The Jquery code that does the AJAX looks like this:

$.ajax({
    type: 'GET',
    url: 'https://sparql.vanderbilt.edu/sparql?query=' + encoded,
    headers: {
Accept: 'application/sparql-results+json'
    },
    success: function(returnedJson) {
[handler function goes here]
        }
    });

Since the HTTP GET request includes an Accept: header of application/sparql-results+json, the server response (the Javascript object returnedJson) looks like this:

{
  "head" : {
    "vars" : [ "label" ]
  },
  "results" : {
    "bindings" : [ {
      "label" : {
        "xml:lang" : "en",
        "type" : "literal",
        "value" : "extant"
      }
    }, {
      "label" : {
        "xml:lang" : "de",
        "type" : "literal",
        "value" : "vorhanden "
      }
    }, {
      "label" : {
        "xml:lang" : "es",
        "type" : "literal",
        "value" : "existente"
      }
    }, {
      "label" : {
        "xml:lang" : "pt",
        "type" : "literal",
        "value" : "presente"
      }
    }, {
      "label" : {
        "xml:lang" : "zh-hans",
        "type" : "literal",
        "value" : "现存"
      }
    }, {
      "label" : {
        "xml:lang" : "zh-hant",
        "type" : "literal",
        "value" : "現存"
      }
    } ]
  }
}

It then becomes a simple matter to pull the label values from the JSON array using this Javascript loop found in the handler function:

var value = "";
for (i = 0; i < returnedJson.results.bindings.length; i++) {
    value = value + "<p>" 
    + returnedJson.results.bindings[i].label["xml:lang"] + " " 
    + returnedJson.results.bindings[i].label.value + "</p>";
    }

then display value on the web page.  One issue with the translation from the JSON array to the Javascript array reference can be seen in the code snippet above.  The JSON key "xml:lang" is not a valid Javascript name due to the presence of the colon.  So "bracket notation" must be used in the Javascript array reference instead of "dot notation" to refer to it.

Conclusion

I am quite excited that our endpoint is now fully operational and that we can build applications around it.  One disappointing discovery that I made recently is that as currently configured, our Blazegraph instance is not correctly handling URL encoded literals that are included in query strings.  It works file with literals that contain only ASCII strings, but including a string like "現存" (URL encoded as "%E7%8F%BE%E5%AD%98") in a query fails to produce any result.  This problem doesn't happen when the same query is made to the Callimachus endpoint.  That is a major blow, since several datasets that we have loaded or intend to load into the triplestore include UTF-8 encoded strings representing literals in a number of languages.  I sent a post about this problem to the Bigdata developer's email list, but have not yet gotten any response.  If anyone has any ideas about why we are having this problem, or how to solve it, I'd be keen to hear from you.
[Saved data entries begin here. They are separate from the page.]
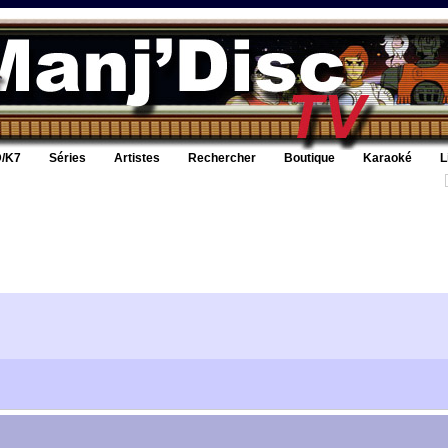
/K7
Séries
Artistes
Rechercher
Boutique
Karaoké
L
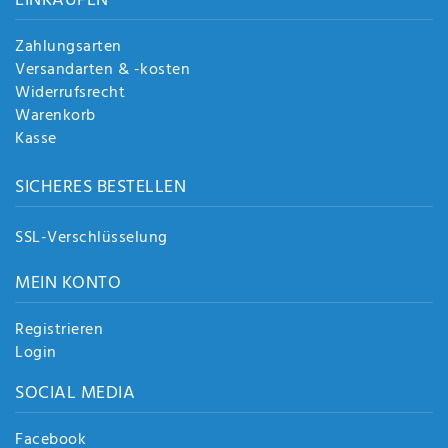
EINKAUFEN
Zahlungsarten
Versandarten & -kosten
Widerrufsrecht
Warenkorb
Kasse
SICHERES BESTELLEN
SSL-Verschlüsselung
MEIN KONTO
Registrieren
Login
SOCIAL MEDIA
Facebook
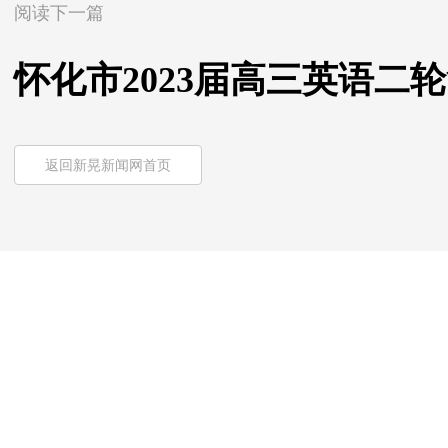
阅读下一篇
怀化市2023届高三英语二
返回新晃新闻网首页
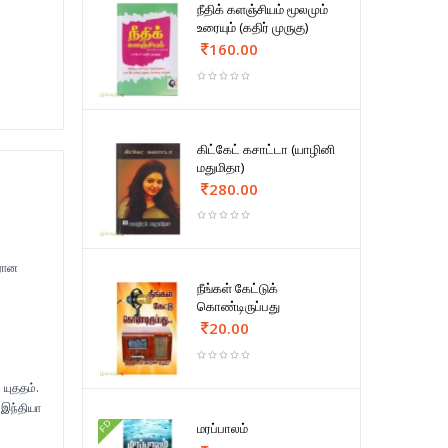
நீதிக் களஞ்சியம் மூலமும்
உரையும் (கதிர் முருகு)
160.00
கிட்கேட் கசாட்டா (யாழினி
மதுமிதா)
280.00
ிரான
நீங்கள் கேட்டுக்
கொண்டிருப்பது
20.00
 யுததம்.
 இந்தியா
FD
மரப்பாலம்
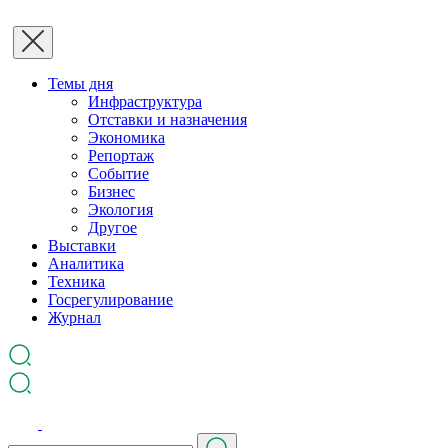
Темы дня
Инфраструктура
Отставки и назначения
Экономика
Репортаж
Событие
Бизнес
Экология
Другое
Выставки
Аналитика
Техника
Госрегулирование
Журнал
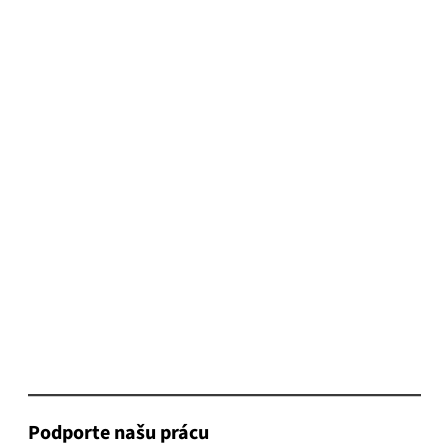
Podporte našu prácu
Aside from that little snafu, we have achieved one of the "useful things" that SPARQL endpoints allow: making it possible for users to "program the API" to get any kind of information they want from the datasets included in the triplestore.  It remains for us to explore the second "useful thing" that I mentioned at the start of this post: merging RDF datasets from multiple sources and accomplishing something useful by doing so.  Stay tuned as we try to learn effective ways to do that in the future.

We also hope that at some point in the future we will have demonstrated that there is some value to having a campus-wide SPARQL endpoint, and that once we can clearly show how we set it up and what it can be used for, we will be able to move it from the commercial cloud server to a server maintained by Vanderbilt ITS.